On Thursday morning, presumptive Democratic presidential nominee Joe Biden addressed attendees of the National Association of Black Journalists (NABJ) and the National Association of Hispanic Journalists (NAHJ) joint virtual conference in pre-recorded remote interview with four journalists.
The topics covered included criminal justice reform, the El Paso Massacre, the Black Lives Matter movement, immigration, COVID-19 recovery, health care disparities, the economy, voter suppression and others issues regarding Black and Latino communities.
The four journalists who interviewed Biden were Errol Barnett, National Correspondent for CBS News; Tia Mitchell, Washington Correspondent for The Atlanta Journal Constitution; Alfredo Corchado, Border Correspondent for The Dallas Morning News; and Lulu Garcia-Navarro, co-host of NPR Weekend Edition.
“You can deal with those who in fact are prejudiced,” Biden said at one point about whether he needs to reach out to white supremacists. “A lot of prejudice is out there, but not everyone’s a white supremacist like the kid who went in and gunned down those folks in El Paso. There’s a difference.”
He also added this about the Latino community later in the interview: “By the way, what you all know, but most people don’t know, unlike the African-American community, with notable exceptions, the Latino community is an incredibly diverse community with incredibly different attitudes about different things. You go to Florida, you find a very different attitude about immigration in certain places than you do when you are in Arizona. So it’s a very diverse community.”
At one point, Navarro asked him this question: “Sir, President Obama was known as the ‘deporter-in-chief’ for removing more than 3 million people during the Biden-Obama administration…
“You made me President, thank you,” Biden joked.
“I did, no,” Navarro said, then corrected herself to say “the Obama-Biden administration” before adding, “Trump campaigned on on ‘build that wall.’ Are you willing to tear that wall down?”
“There will not be another foot of wall constructed in my administration, number one,” Biden said. “Number two, what I’m going to focus on and… the fact is that somebody in this group has written a lot about the border, I’m going make sure that we have border protection but it’s going to be based on making sure that we use high-tech capacity to deal with it, and at the ports of entry. That’s where all the bad stuff is happening.”
Biden also emphasized that under his administration, there will be no government land confiscations for border walls.

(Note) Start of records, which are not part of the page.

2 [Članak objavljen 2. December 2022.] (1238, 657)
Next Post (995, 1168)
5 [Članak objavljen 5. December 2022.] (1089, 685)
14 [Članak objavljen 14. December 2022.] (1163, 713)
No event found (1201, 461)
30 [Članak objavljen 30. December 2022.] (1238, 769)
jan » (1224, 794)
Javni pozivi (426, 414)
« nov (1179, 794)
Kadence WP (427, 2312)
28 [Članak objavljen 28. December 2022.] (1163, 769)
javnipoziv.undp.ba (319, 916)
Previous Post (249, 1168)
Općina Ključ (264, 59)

When asked about how to bring back an asylum program for migrants, Biden said that he would work with charitable communities and also create more access to immigration judges to have asylum cases heard.

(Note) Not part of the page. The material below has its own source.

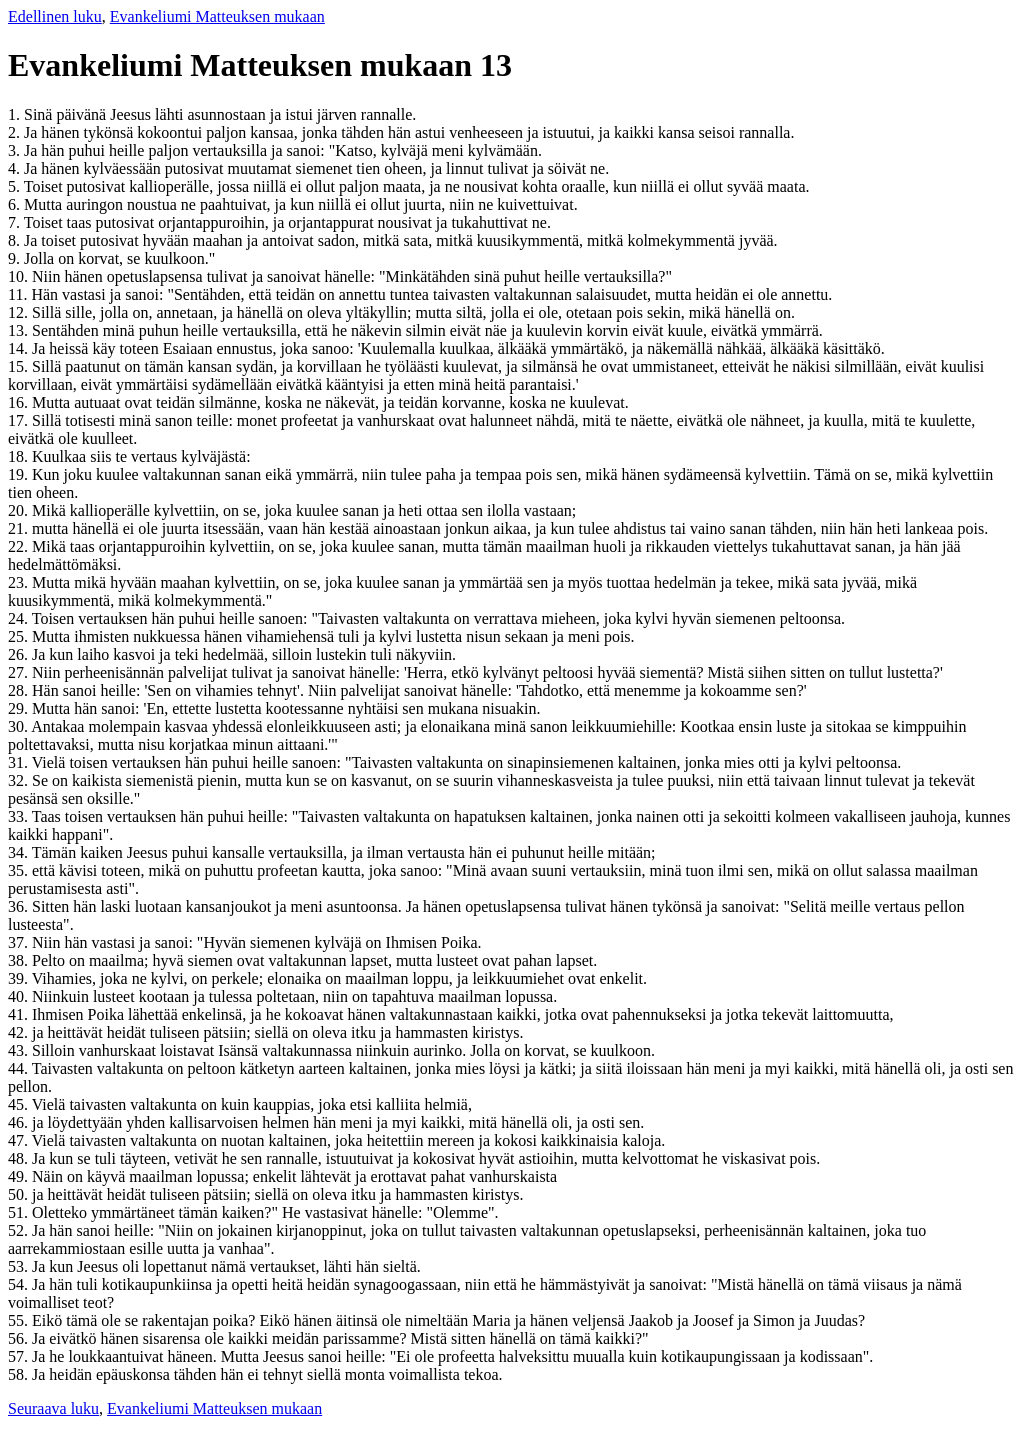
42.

“We shouldn’t be putting these people, when then come across the border, in jail,” Biden said. “We should be monitoring them. There are ways to monitor them without putting them in jail, number one, but we have to make sure that we build up the infrastructure to be able to accommodate. Trump’s cruel and inhumane border policy is ripping children from their mothers’ arms and Trump’s migrant protection protocols, you know, remain in Mexico program. I mean, all of this is going to take time, not a long time, but it’s going to take time… you have to be prepared so we don’t create another crisis.”

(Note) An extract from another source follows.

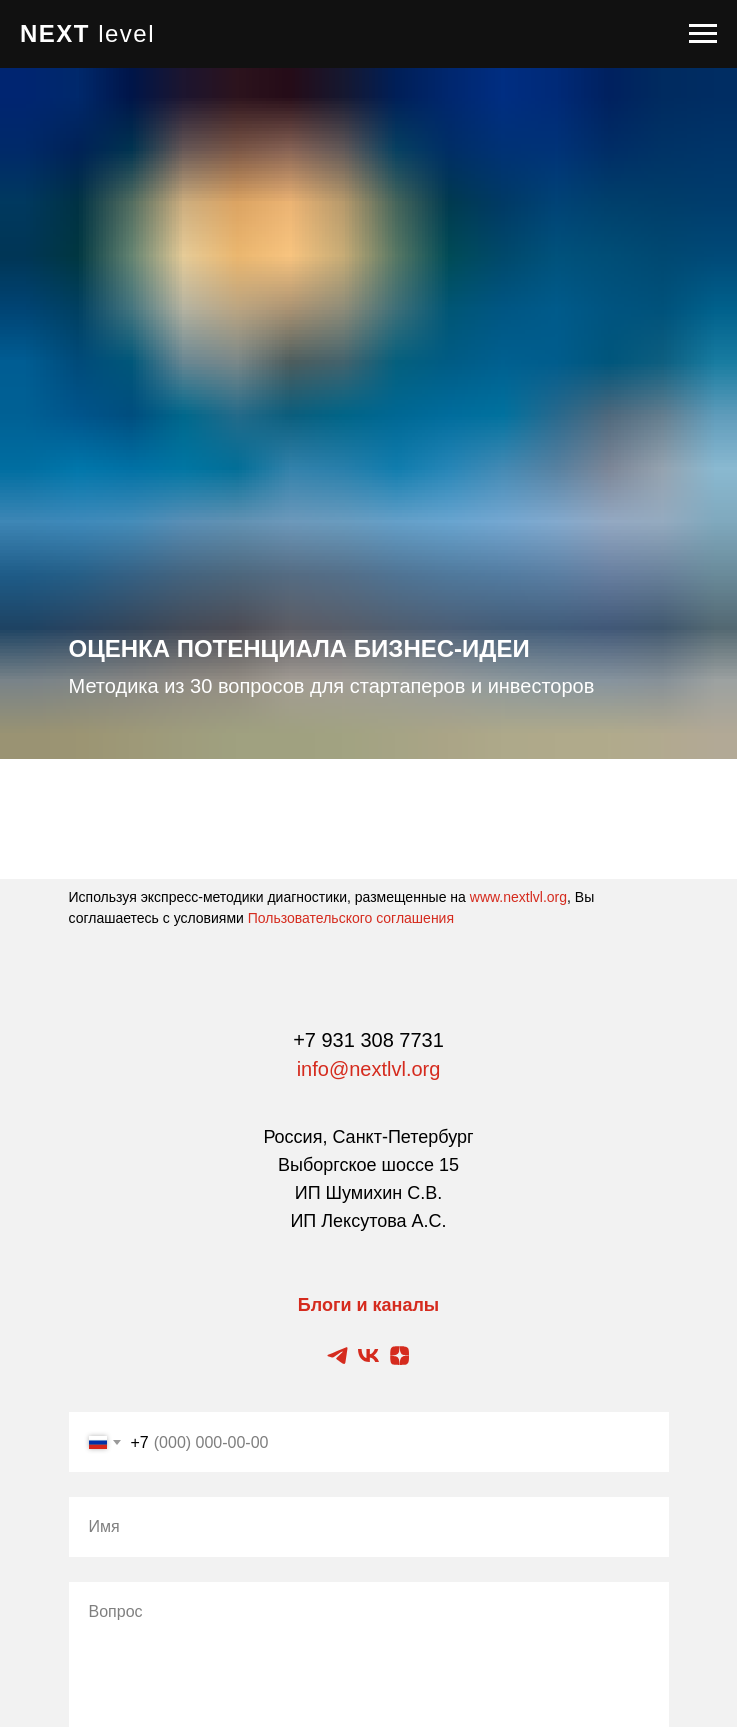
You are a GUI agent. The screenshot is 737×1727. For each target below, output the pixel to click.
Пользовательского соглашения (351, 918)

“And by the way,” Biden added. “ICE is going to back to school. The idea that ICE is sitting outside of a Mass on Sunday to arrest a parent coming out as undocumented. The idea that they’re going to schools, the idea that they’s going to doctors’ appointments, is wrong. This is about families. Families. And you have so many young children, so many young children, under enormous pressure and psychological pressure, wondering whether or not they’re going to come home and there’s going to be no one there. We need to do so much more. There’s a way, from my perspective, it’s all about families.”